= Manuel de la Cruz González =

Costa Rican painter (1909–1986)

Manuel de la Cruz González Luján (April 16, 1909 — September 22, 1986) was a Costa Rican painter and sculpture, primarily known for his abstract paintings. One of the first artists to introduce contemporary art to Costa Rica, González received the Aquileo J. Echeverría National Prize for painting in 1963 and the Magón National Prize for Culture, the highest cultural honor in Costa Rica, in 1981.

== Biography ==
Manuel de la Cruz González was born in San José, Costa Rica, in 1909. He was self-educated as an artist.

From 1928 to 1937, he participated in fine arts exhibitions hosted by the newspaper Diario de Costa Rica at the National Theatre. Beginning in 1934, he was an active participant in the Círculo de Amigos del Arte, a large guild of artists and intellectuals sponsored by the painters Teodorico Quirós and Max Jiménez, which brought together noted members of the country's artistic elite of that period, such as Francisco Amighetti, Francisco Zúñiga, and Juan Manuel Sánchez Barrantes.

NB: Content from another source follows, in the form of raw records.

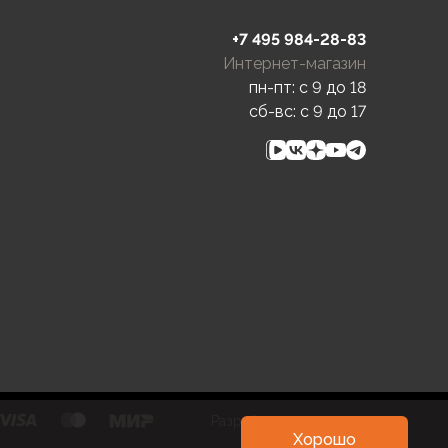
+7 495 984-28-83
Интернет-магазин
пн-пт: c 9 до 18
сб-вс: c 9 до 17
Разработка и развитие
Хорошо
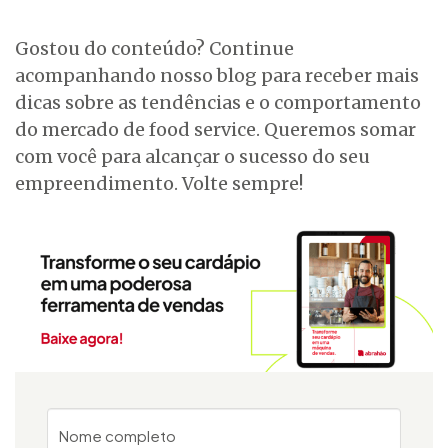
Gostou do conteúdo? Continue
acompanhando nosso blog para receber mais
dicas sobre as tendências e o comportamento
do mercado de food service. Queremos somar
com você para alcançar o sucesso do seu
empreendimento. Volte sempre!
Nome completo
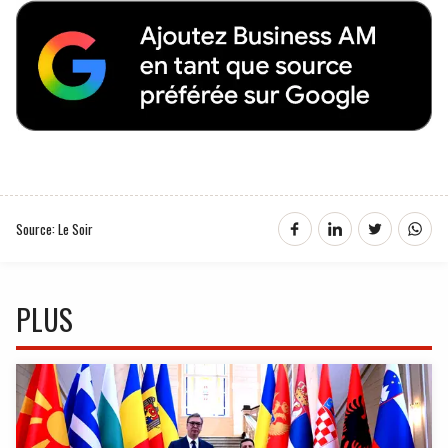
Source: Le Soir
PLUS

Between 1946 and 1947, González founded the Grupo Experimental, a theater group made up of students and professors at the University of Costa Rica. González also worked as a professor at the university's School of Fine Arts.

Forced to leave the country for political reasons in 1948, he traveled to Cuba and Venezuela, where he encountered contemporary artistic trends and a more global environment. He met internationally known artists, such as Jesús Rafael Soto, Lía Bermúdez, and Alejandro Otero, and taught at the Centro de Bellas Artes in Maracaibo, Venezuela, before returning to Costa Rica in 1958.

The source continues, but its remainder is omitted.